*** Opening Records provided ***
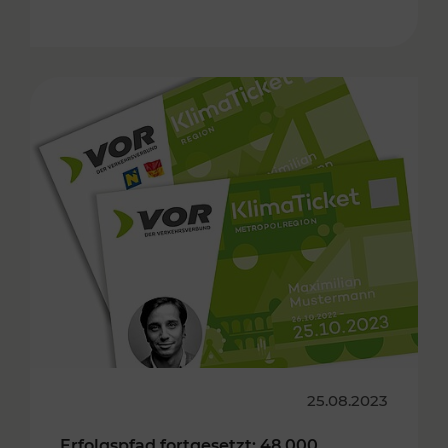
25.08.2023
Erfolgspfad fortgesetzt: 48.000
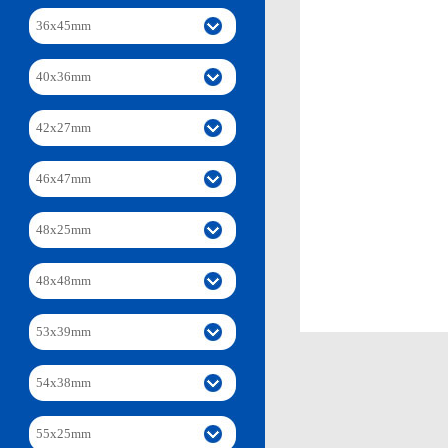
36x45mm
40x36mm
42x27mm
46x47mm
48x25mm
48x48mm
53x39mm
54x38mm
55x25mm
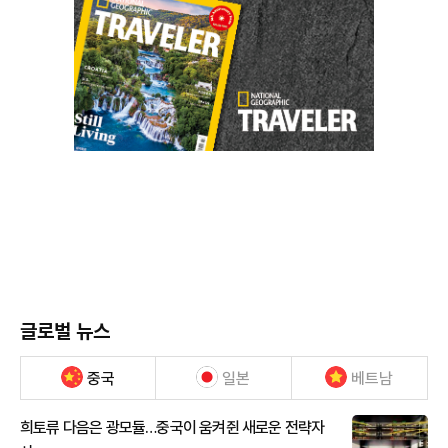
글로벌 뉴스
중국
일본
베트남
희토류 다음은 광모듈…중국이 움켜쥔 새로운 전략자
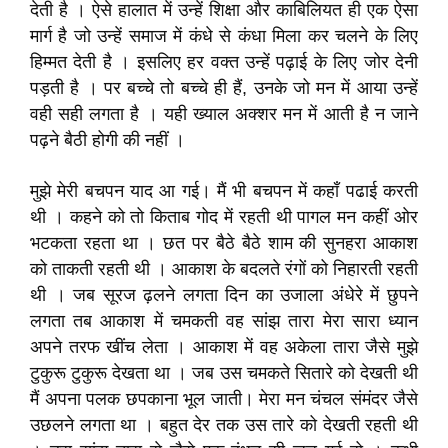
देती है । ऐसे हालात में उन्हें शिक्षा और काबिलियत ही एक ऐसा
मार्ग है जो उन्हें समाज में कंधे से कंधा मिला कर चलने के लिए
हिम्मत देती है । इसलिए हर वक्त उन्हें पढ़ाई के लिए जोर देनी
पड़ती है । पर बच्चे तो बच्चे ही हैं, उनके जो मन में आया उन्हें
वही सही लगता है । यही ख्याल अक्शर मन में आती है न जाने
पढ़ने बैठी होगी की नहीं ।
मुझे मेरी बचपन याद आ गई। मैं भी बचपन में कहाँ पढाई करती
थी । कहने को तो किताब गोद में रहती थी पागल मन कहीं ओर
भटकता रहता था । छत पर बैठे बैठे शाम की सुनहरा आकाश
को ताकती रहती थी । आकाश के बदलते रंगों को निहारती रहती
थी । जब सूरज ढ़लने लगता दिन का उजाला अंधेरे में छुपने
लगता तब आकाश में चमकती वह सांझ तारा मेरा सारा ध्यान
अपने तरफ खींच लेता । आकाश में वह अकेला तारा जैसे मुझे
टुकुरू टुकुरू देखता था । जब उस चमकते सितारे को देखती थी
मैं अपना पलक छपकाना भूल जाती। मेरा मन चंचल संमंदर जैसे
उछलने लगता था । बहुत देर तक उस तारे को देखती रहती थी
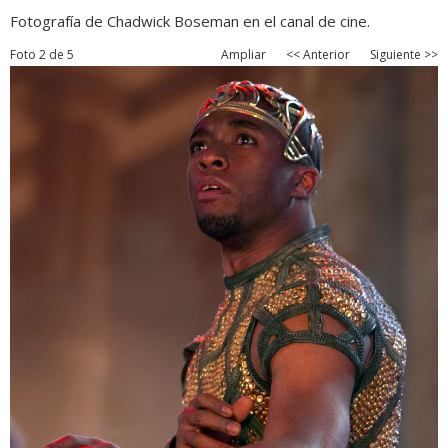
Fotografía de Chadwick Boseman en el canal de cine.
Foto 2 de 5
Ampliar
<< Anterior
Siguiente >>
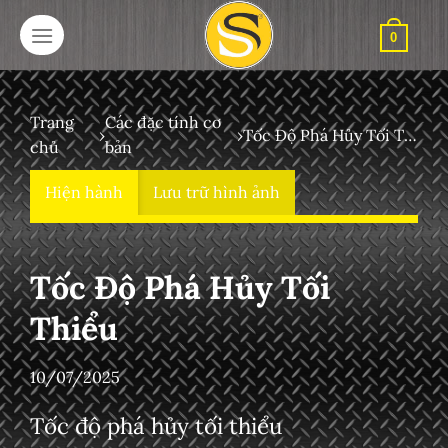
Bỏ
qua
0
nội
dung
Trang
Các đặc tính cơ
›
›
Tốc Độ Phá Hủy Tối Thiểu
chủ
bản
Hiện hành
Lưu trữ hình ảnh
Tốc Độ Phá Hủy Tối
Thiểu
10/07/2025
Tốc độ phá hủy tối thiểu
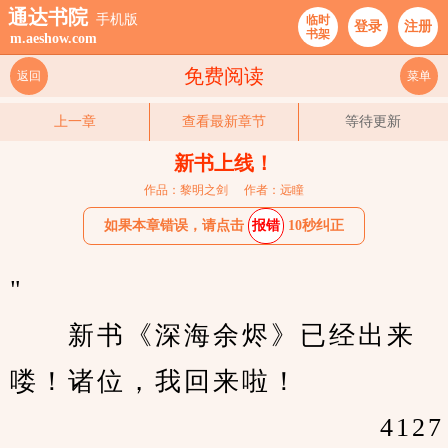
通达书院
手机版
临时
登录
注册
书架
m.aeshow.com
免费阅读
返回
菜单
上一章
查看最新章节
等待更新
新书上线！
作品：黎明之剑
作者：远瞳
如果本章错误，请点击
报错
10秒纠正
"                                         
　　新书《深海余烬》已经出来
喽！诸位，我回来啦！
                                     4127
*** Closing Records provided ***
**Work instructions**
Restate the data word for word, minus any images.

**Exercise solution**
25.08.2023
Erfolgspfad fortgesetzt: 48.000
36x45mm
40x36mm
42x27mm
46x47mm
48x25mm
48x48mm
53x39mm
54x38mm
55x25mm
글로벌 뉴스
중국
일본
베트남
희토류 다음은 광모듈…중국이 움켜쥔 새로운 전략자
देती है । ऐसे हालात में उन्हें शिक्षा और काबिलियत ही एक ऐसा
मार्ग है जो उन्हें समाज में कंधे से कंधा मिला कर चलने के लिए
हिम्मत देती है । इसलिए हर वक्त उन्हें पढ़ाई के लिए जोर देनी
पड़ती है । पर बच्चे तो बच्चे ही हैं, उनके जो मन में आया उन्हें
वही सही लगता है । यही ख्याल अक्शर मन में आती है न जाने
पढ़ने बैठी होगी की नहीं ।
मुझे मेरी बचपन याद आ गई। मैं भी बचपन में कहाँ पढाई करती
थी । कहने को तो किताब गोद में रहती थी पागल मन कहीं ओर
भटकता रहता था । छत पर बैठे बैठे शाम की सुनहरा आकाश
को ताकती रहती थी । आकाश के बदलते रंगों को निहारती रहती
थी । जब सूरज ढ़लने लगता दिन का उजाला अंधेरे में छुपने
लगता तब आकाश में चमकती वह सांझ तारा मेरा सारा ध्यान
अपने तरफ खींच लेता । आकाश में वह अकेला तारा जैसे मुझे
टुकुरू टुकुरू देखता था । जब उस चमकते सितारे को देखती थी
मैं अपना पलक छपकाना भूल जाती। मेरा मन चंचल संमंदर जैसे
उछलने लगता था । बहुत देर तक उस तारे को देखती रहती थी
Fotografía de Chadwick Boseman en el canal de cine.
Foto 2 de 5
Ampliar
<< Anterior
Siguiente >>
Bỏ
qua
0
nội
dung
Trang
Các đặc tính cơ
›
›
Tốc Độ Phá Hủy Tối Thiểu
chủ
bản
Hiện hành
Lưu trữ hình ảnh
Tốc Độ Phá Hủy Tối
Thiểu
10/07/2025
Tốc độ phá hủy tối thiểu
通达书院
手机版
临时
登录
注册
书架
m.aeshow.com
免费阅读
返回
菜单
上一章
查看最新章节
等待更新
新书上线！
作品：黎明之剑
作者：远瞳
如果本章错误，请点击
报错
10秒纠正
"                                         
　　新书《深海余烬》已经出来
喽！诸位，我回来啦！
                                     4127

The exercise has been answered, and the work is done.